▸ Problem
Give the records again exactly, but drop the pictures.

Records from a data collection
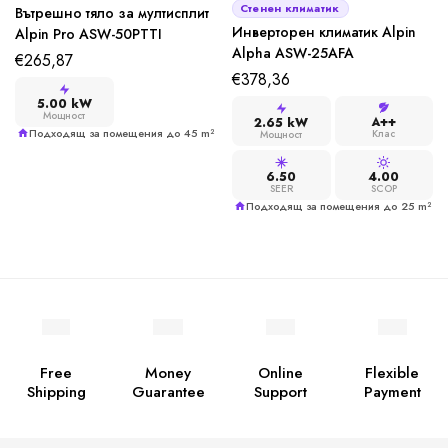
Стенен климатик
Вътрешно тяло за мултисплит
Инверторен климатик Alpin
Alpin Pro ASW-50PTTI
Alpha ASW-25AFA
€
265,87
€
378,36
5.00 kW
Мощност
A++
2.65 kW
Подходящ за помещения до 45 m²
Клас
Мощност
6.50
4.00
SEER
SCOP
Подходящ за помещения до 25 m²
Free
Money
Online
Flexible
Shipping
Guarantee
Support
Payment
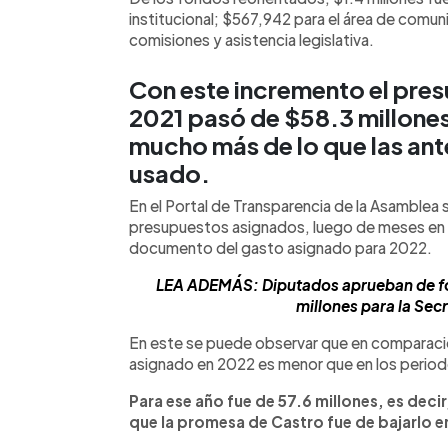
institucional; $567,942 para el área de comun
comisiones y asistencia legislativa.
Con este incremento el pre
2021 pasó de $58.3 millones
mucho más de lo que las ante
usado.
En el Portal de Transparencia de la Asamblea s
presupuestos asignados, luego de meses en q
documento del gasto asignado para 2022.
LEA ADEMÁS: Diputados aprueban de fo
millones para la Sec
En este se puede observar que en comparació
asignado en 2022 es menor que en los period
Para ese año fue de 57.6 millones, es deci
que la promesa de Castro fue de bajarlo e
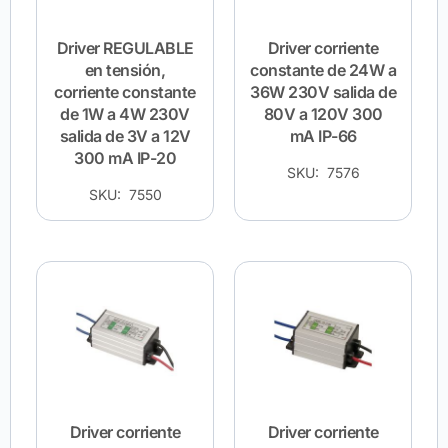
Driver REGULABLE
Driver corriente
en tensión,
constante de 24W a
corriente constante
36W 230V salida de
de 1W a 4W 230V
80V a 120V 300
salida de 3V a 12V
mA IP-66
300 mA IP-20
SKU: 7576
SKU: 7550
Driver corriente
Driver corriente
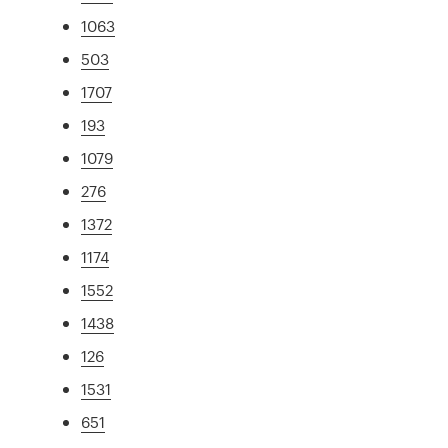
1063
503
1707
193
1079
276
1372
1174
1552
1438
126
1531
651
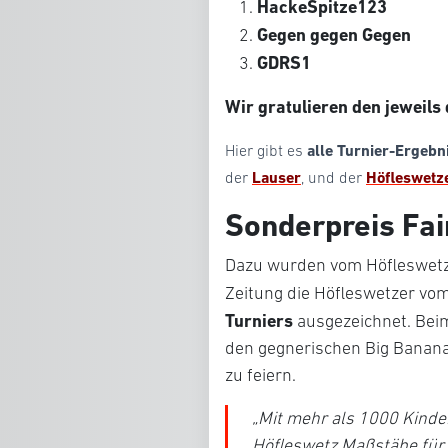
HackeSpitze123
Gegen gegen Gegen
GDRS1
Wir gratulieren den jeweils
Hier gibt es
alle Turnier-Ergebn
der
Lauser
, und der
Höfleswetz
Sonderpreis Fai
Dazu wurden vom Höfleswetz-
Zeitung die Höfleswetzer vo
Turniers
ausgezeichnet. Beim
den gegnerischen Big Banana 
zu feiern.
„
Mit mehr als 1000 Kinde
Höfleswetz Maßstäbe für ei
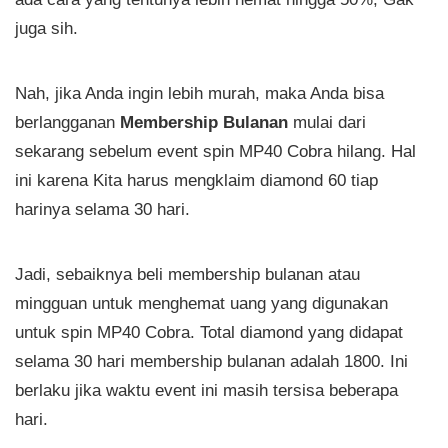
juga sih.
Nah, jika Anda ingin lebih murah, maka Anda bisa
berlangganan
Membership Bulanan
mulai dari
sekarang sebelum event spin MP40 Cobra hilang. Hal
ini karena Kita harus mengklaim diamond 60 tiap
harinya selama 30 hari.
Jadi, sebaiknya beli membership bulanan atau
mingguan untuk menghemat uang yang digunakan
untuk spin MP40 Cobra. Total diamond yang didapat
selama 30 hari membership bulanan adalah 1800. Ini
berlaku jika waktu event ini masih tersisa beberapa
hari.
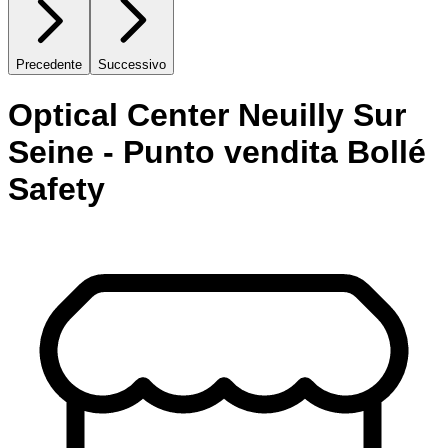
Precedente
Successivo
Optical Center Neuilly Sur
Seine - Punto vendita Bollé
Safety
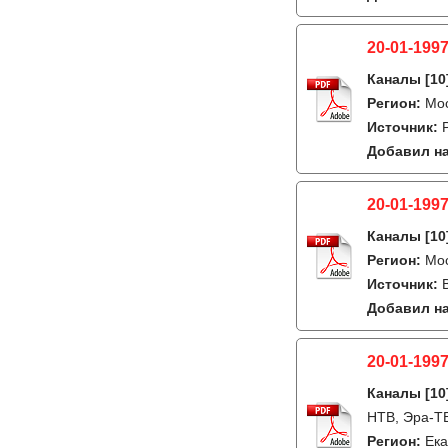
20-01-1997
Каналы
[10
Регион:
Мо
Источник:
Добавил на
20-01-1997
Каналы
[10
Регион:
Мо
Источник:
Добавил на
20-01-1997
Каналы
[10
НТВ, Эра-ТВ
Регион:
Ека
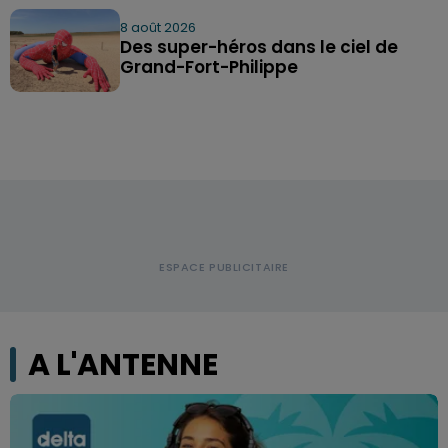
8 août 2026
Des super-héros dans le ciel de
Grand-Fort-Philippe
A L'ANTENNE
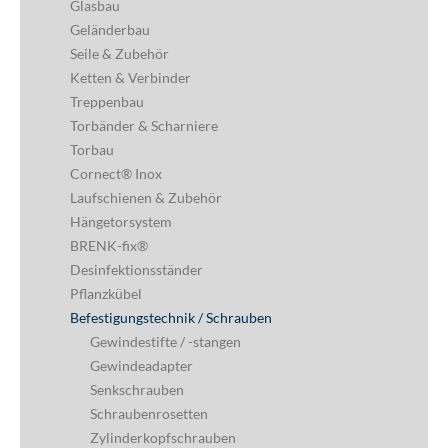
Glasbau
Geländerbau
Seile & Zubehör
Ketten & Verbinder
Treppenbau
Torbänder & Scharniere
Torbau
Cornect® Inox
Laufschienen & Zubehör
Hängetorsystem
BRENK-fix®
Desinfektionsständer
Pflanzkübel
Befestigungstechnik / Schrauben
Gewindestifte / -stangen
Gewindeadapter
Senkschrauben
Schraubenrosetten
Zylinderkopfschrauben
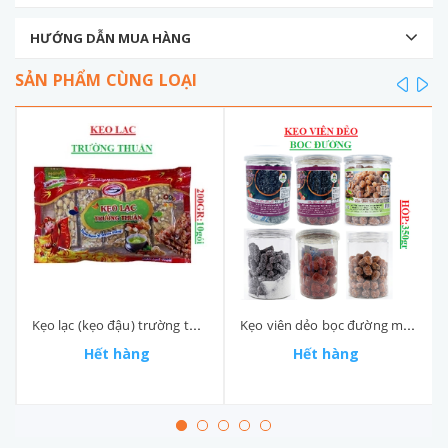
HƯỚNG DẪN MUA HÀNG
SẢN PHẨM CÙNG LOẠI
prev
ne
Kẹo lạc (kẹo đậu) trường thuận gói (180-:-220)gr
Kẹo viên dẻo bọc đường me, dâu thanh mai phát hộp (300-:-350)gr
Hết hàng
Hết hàng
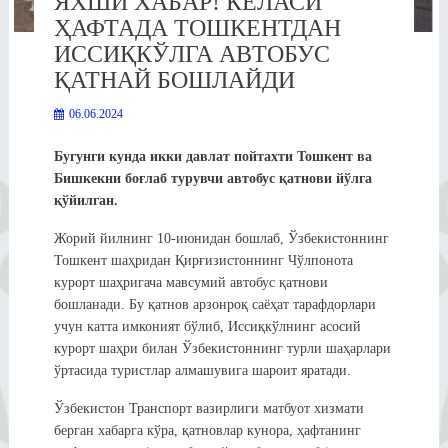
ЯХШИ ХАБАР! КЕЛАСИ
ҲАФТАДА ТОШКЕНТДАН
ИССИҚКЎЛГА АВТОБУС
ҚАТНАЙ БОШЛАЙДИ
06.06.2024
Бугунги кунда икки давлат пойтахти Тошкент ва
Бишкекни боғлаб турувчи автобус қатнови йўлга
қўйилган.
Жорий йилнинг 10-июнидан бошлаб, Ўзбекистоннинг
Тошкент шаҳридан Қирғизистоннинг Чўлпонота
курорт шаҳригача мавсумий автобус қатнови
бошланади. Бу қатнов арзонроқ саёҳат тарафдорлари
учун катта имконият бўлиб, Иссиқкўлнинг асосий
курорт шаҳри билан Ўзбекистоннинг турли шаҳарлари
ўртасида туристлар алмашувига шароит яратади.
Ўзбекистон Транспорт вазирлиги матбуот хизмати
берган хабарга кўра, қатновлар кунора, ҳафтанинг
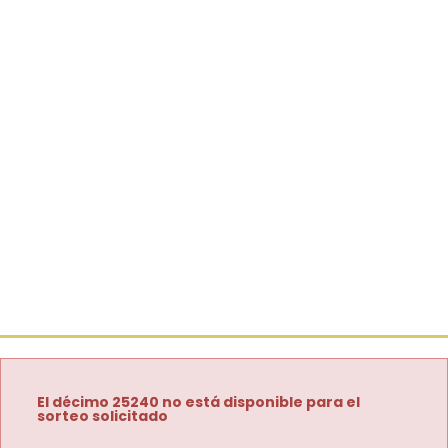
El décimo 25240 no está disponible para el
sorteo solicitado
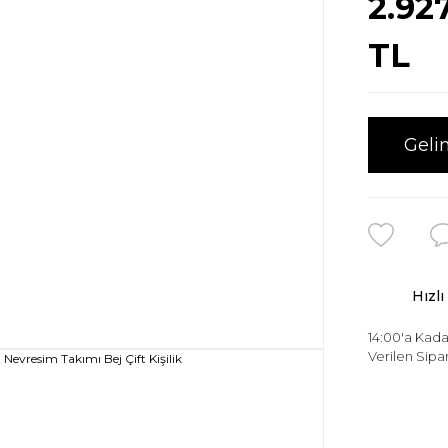
2.92
TL
Geli
Hızlı
14:00'a Kada
Verilen Sipar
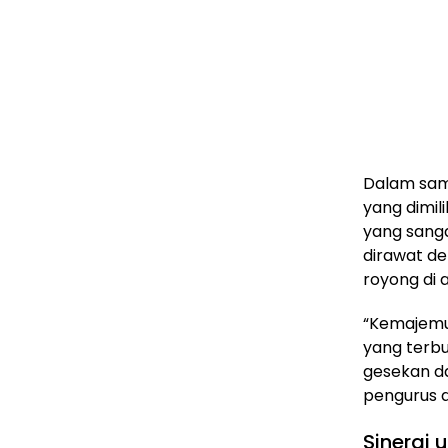
Dalam sam
yang dimil
yang sanga
dirawat de
royong di 
“Kemajemuk
yang terbu
gesekan d
pengurus d
Sinergi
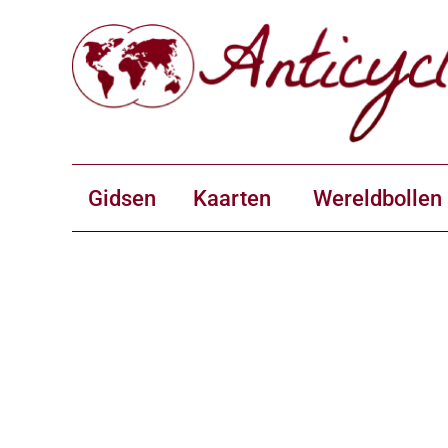
Gidsen
Kaarten
Wereldbollen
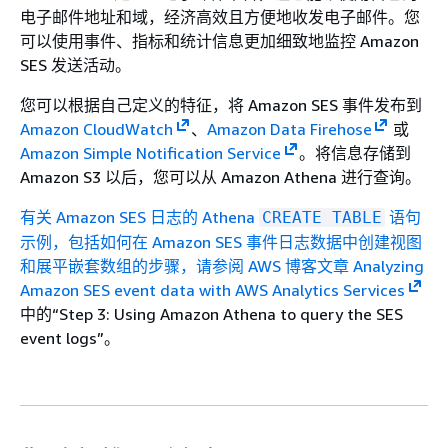
电子邮件地址和域，经济高效且方便地收发电子邮件。您
可以使用事件、指标和统计信息更加细致地监控 Amazon
SES 发送活动。
您可以根据自己定义的特征，将 Amazon SES 事件发布到
Amazon CloudWatch
、
Amazon Data Firehose
或
Amazon Simple Notification Service
。将信息存储到
Amazon S3 以后，您可以从 Amazon Athena 进行查询。
有关 Amazon SES 日志的 Athena
语句
CREATE TABLE
示例，包括如何在 Amazon SES 事件日志数据中创建视图
和展平嵌套数组的步骤，请参阅 AWS 博客文章 Analyzing
Amazon SES event data with AWS Analytics Services
中的“Step 3: Using Amazon Athena to query the SES
event logs”。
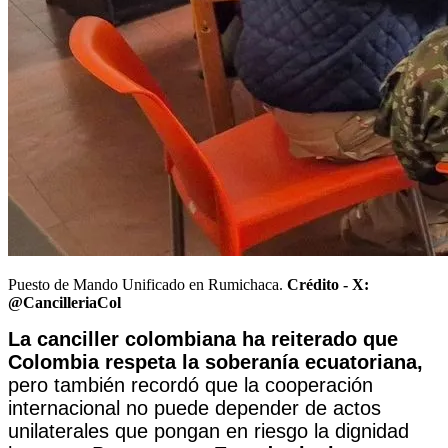
Puesto de Mando Unificado en Rumichaca.
Crédito -
X:
@CancilleriaCol
La canciller colombiana ha reiterado que
Colombia respeta la soberanía ecuatoriana,
pero también recordó que la cooperación
internacional no puede depender de actos
unilaterales que pongan en riesgo la dignidad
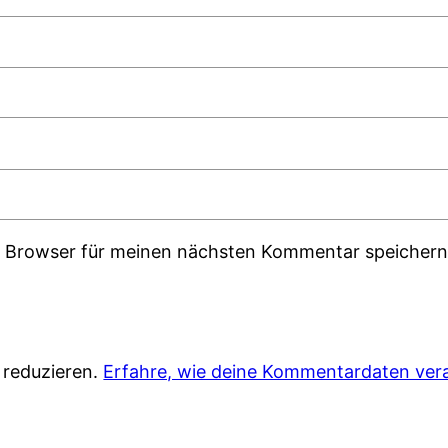
m Browser für meinen nächsten Kommentar speichern
 reduzieren.
Erfahre, wie deine Kommentardaten vera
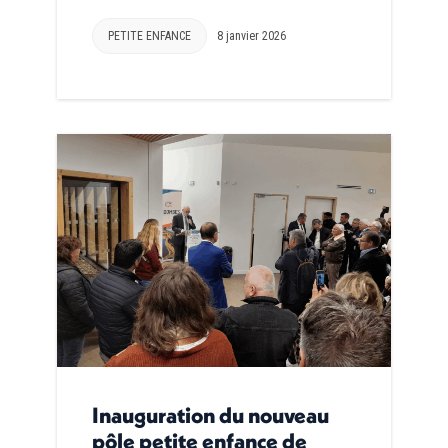
PETITE ENFANCE
8 janvier 2026
Inauguration du nouveau
pôle petite enfance de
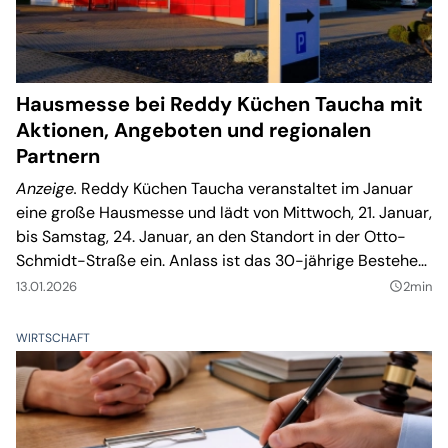
Hausmesse bei Reddy Küchen Taucha mit
Aktionen, Angeboten und regionalen
Partnern
Anzeige.
Reddy Küchen Taucha veranstaltet im Januar
eine große Hausmesse und lädt von Mittwoch, 21. Januar,
bis Samstag, 24. Januar, an den Standort in der Otto-
Schmidt-Straße ein. Anlass ist das 30-jährige Bestehen
am Standort. Nach eigenen Angaben wurden in dieser
13.01.2026
2min
query_builder
Zeit mehr als 4.000 Küchen in der Region montiert.
WIRTSCHAFT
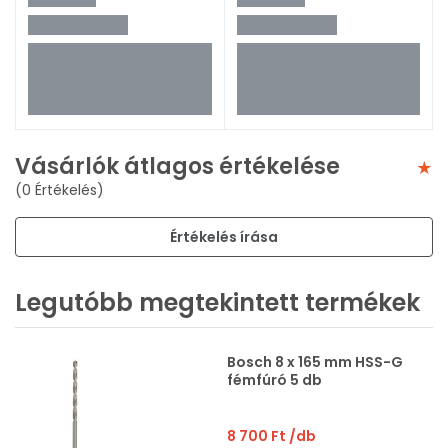
Vásárlók átlagos értékelése
(0 Értékelés)
Értékelés írása
Legutóbb megtekintett termékek
Bosch 8 x 165 mm HSS-G
fémfúró 5 db
8 700 Ft
/db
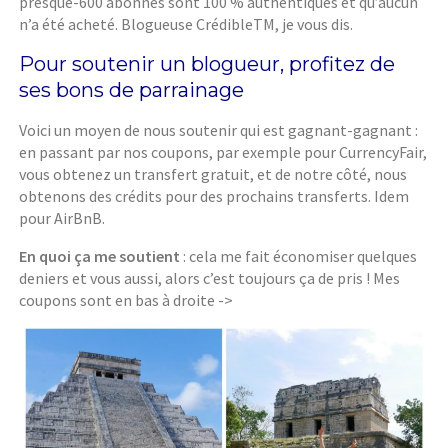
presque-600 abonnés sont 100 % authentiques et qu’aucun
n’a été acheté. Blogueuse CrédibleTM, je vous dis.
Pour soutenir un blogueur, profitez de
ses bons de parrainage
Voici un moyen de nous soutenir qui est gagnant-gagnant :
en passant par nos coupons, par exemple pour CurrencyFair,
vous obtenez un transfert gratuit, et de notre côté, nous
obtenons des crédits pour des prochains transferts. Idem
pour AirBnB.
En quoi ça me soutient
: cela me fait économiser quelques
deniers et vous aussi, alors c’est toujours ça de pris ! Mes
coupons sont en bas à droite ->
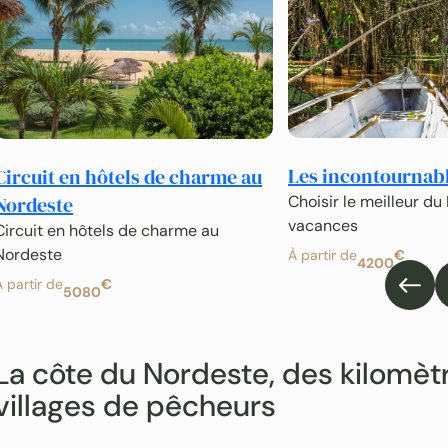
Les incontournabl
Circuit en hôtels de charme au
Nordeste
Choisir le meilleur du
vacances
Circuit en hôtels de charme au
Nordeste
À partir de
€
4200
À partir de
€
5080
La côte du Nordeste, des kilomè
villages de pêcheurs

▸ Result
Стенен климатик
Вътрешно тяло за мултисплит
Инверторен климатик Alpin
Alpin Pro ASW-50PTTI
Alpha ASW-25AFA
€
265,87
€
378,36
5.00 kW
Мощност
A++
2.65 kW
Подходящ за помещения до 45 m²
Клас
Мощност
6.50
4.00
SEER
SCOP
Подходящ за помещения до 25 m²
Free
Money
Online
Flexible
Shipping
Guarantee
Support
Payment
institucional; $567,942 para el área de comun
comisiones y asistencia legislativa.
Con este incremento el pre
2021 pasó de $58.3 millones
mucho más de lo que las ante
usado.
En el Portal de Transparencia de la Asamblea s
presupuestos asignados, luego de meses en q
documento del gasto asignado para 2022.
LEA ADEMÁS: Diputados aprueban de fo
millones para la Sec
En este se puede observar que en comparació
asignado en 2022 es menor que en los period
Para ese año fue de 57.6 millones, es deci
que la promesa de Castro fue de bajarlo e
Driver REGULABLE
Driver corriente
en tensión,
constante de 24W a
corriente constante
36W 230V salida de
de 1W a 4W 230V
80V a 120V 300
salida de 3V a 12V
mA IP-66
300 mA IP-20
SKU: 7576
SKU: 7550
Driver corriente
Driver corriente
1063
503
1707
193
1079
276
1372
1174
1552
1438
126
1531
651
HackeSpitze123
Gegen gegen Gegen
GDRS1
Wir gratulieren den jeweils
Hier gibt es
alle Turnier-Ergebn
der
Lauser
, und der
Höfleswetz
Sonderpreis Fai
Dazu wurden vom Höfleswetz-
Zeitung die Höfleswetzer vo
Turniers
ausgezeichnet. Beim
den gegnerischen Big Banana 
zu feiern.
„
Mit mehr als 1000 Kinde
Höfleswetz Maßstäbe für ei
juga sih.
Nah, jika Anda ingin lebih murah, maka Anda bisa
berlangganan
Membership Bulanan
mulai dari
sekarang sebelum event spin MP40 Cobra hilang. Hal
ini karena Kita harus mengklaim diamond 60 tiap
harinya selama 30 hari.
Jadi, sebaiknya beli membership bulanan atau
mingguan untuk menghemat uang yang digunakan
untuk spin MP40 Cobra. Total diamond yang didapat
selama 30 hari membership bulanan adalah 1800. Ini
berlaku jika waktu event ini masih tersisa beberapa
hari.
Precedente
Successivo
Optical Center Neuilly Sur
Seine - Punto vendita Bollé
Safety
20-01-1997
Каналы
[10
Регион:
Мо
Источник:
Добавил на
20-01-1997
Каналы
[10
Регион:
Мо
Источник:
Добавил на
20-01-1997
Каналы
[10
НТВ, Эра-ТВ
Регион:
Ека
8 août 2026
Des super-héros dans le ciel de
Grand-Fort-Philippe
A L'ANTENNE
Glasbau
Geländerbau
Seile & Zubehör
Ketten & Verbinder
Treppenbau
Torbänder & Scharniere
Torbau
Cornect® Inox
Laufschienen & Zubehör
Hängetorsystem
BRENK-fix®
Desinfektionsständer
Pflanzkübel
Befestigungstechnik / Schrauben
Gewindestifte / -stangen
Gewindeadapter
Senkschrauben
Schraubenrosetten
Zylinderkopfschrauben
HƯỚNG DẪN MUA HÀNG
SẢN PHẨM CÙNG LOẠI
prev
ne
Kẹo lạc (kẹo đậu) trường thuận gói (180-:-220)gr
Kẹo viên dẻo bọc đường me, dâu thanh mai phát hộp (300-:-350)gr
Hết hàng
Hết hàng
ЯХШИ ХАБАР! КЕЛАСИ
ҲАФТАДА ТОШКЕНТДАН
ИССИҚКЎЛГА АВТОБУС
ҚАТНАЙ БОШЛАЙДИ
06.06.2024
Бугунги кунда икки давлат пойтахти Тошкент ва
Бишкекни боғлаб турувчи автобус қатнови йўлга
қўйилган.
Жорий йилнинг 10-июнидан бошлаб, Ўзбекистоннинг
Тошкент шаҳридан Қирғизистоннинг Чўлпонота
курорт шаҳригача мавсумий автобус қатнови
бошланади. Бу қатнов арзонроқ саёҳат тарафдорлари
учун катта имконият бўлиб, Иссиқкўлнинг асосий
курорт шаҳри билан Ўзбекистоннинг турли шаҳарлари
ўртасида туристлар алмашувига шароит яратади.
Ўзбекистон Транспорт вазирлиги матбуот хизмати
берган хабарга кўра, қатновлар кунора, ҳафтанинг
El décimo 25240 no está disponible para el
sorteo solicitado
2.92
TL
Geli
Hızlı
14:00'a Kada
Verilen Sipar
Dalam sam
yang dimil
yang sanga
dirawat de
royong di 
“Kemajemuk
yang terbu
gesekan d
pengurus d
Sinergi
Gidsen
Kaarten
Wereldbollen
电子邮件地址和域，经济高效且方便地收发电子邮件。您
可以使用事件、指标和统计信息更加细致地监控 Amazon
SES 发送活动。
您可以根据自己定义的特征，将 Amazon SES 事件发布到
Amazon CloudWatch
、
Amazon Data Firehose
或
Amazon Simple Notification Service
。将信息存储到
Amazon S3 以后，您可以从 Amazon Athena 进行查询。
有关 Amazon SES 日志的 Athena
语句
CREATE TABLE
示例，包括如何在 Amazon SES 事件日志数据中创建视图
和展平嵌套数组的步骤，请参阅 AWS 博客文章 Analyzing
Amazon SES event data with AWS Analytics Services
中的“Step 3: Using Amazon Athena to query the SES
event logs”。
Puesto de Mando Unificado en Rumichaca.
Crédito -
X:
@CancilleriaCol
La canciller colombiana ha reiterado que
Colombia respeta la soberanía ecuatoriana,
pero también recordó que la cooperación
internacional no puede depender de actos
unilaterales que pongan en riesgo la dignidad
m Browser für meinen nächsten Kommentar speichern
 reduzieren.
Erfahre, wie deine Kommentardaten vera
PETITE ENFANCE
8 janvier 2026
Inauguration du nouveau
pôle petite enfance de
Hausmesse bei Reddy Küchen Taucha mit
Aktionen, Angeboten und regionalen
Partnern
Anzeige.
Reddy Küchen Taucha veranstaltet im Januar
eine große Hausmesse und lädt von Mittwoch, 21. Januar,
bis Samstag, 24. Januar, an den Standort in der Otto-
Schmidt-Straße ein. Anlass ist das 30-jährige Bestehen
am Standort. Nach eigenen Angaben wurden in dieser
13.01.2026
2min
query_builder
Zeit mehr als 4.000 Küchen in der Region montiert.
WIRTSCHAFT
Vásárlók átlagos értékelése
(0 Értékelés)
Értékelés írása
Legutóbb megtekintett termékek
Bosch 8 x 165 mm HSS-G
fémfúró 5 db
8 700 Ft
/db
presque-600 abonnés sont 100 % authentiques et qu’aucun
n’a été acheté. Blogueuse CrédibleTM, je vous dis.
Pour soutenir un blogueur, profitez de
ses bons de parrainage
Voici un moyen de nous soutenir qui est gagnant-gagnant :
en passant par nos coupons, par exemple pour CurrencyFair,
vous obtenez un transfert gratuit, et de notre côté, nous
obtenons des crédits pour des prochains transferts. Idem
pour AirBnB.
En quoi ça me soutient
: cela me fait économiser quelques
deniers et vous aussi, alors c’est toujours ça de pris ! Mes
coupons sont en bas à droite ->
Les incontournabl
Circuit en hôtels de charme au
Nordeste
Choisir le meilleur du
vacances
Circuit en hôtels de charme au
Nordeste
À partir de
€
4200
À partir de
€
5080
La côte du Nordeste, des kilomè
villages de pêcheurs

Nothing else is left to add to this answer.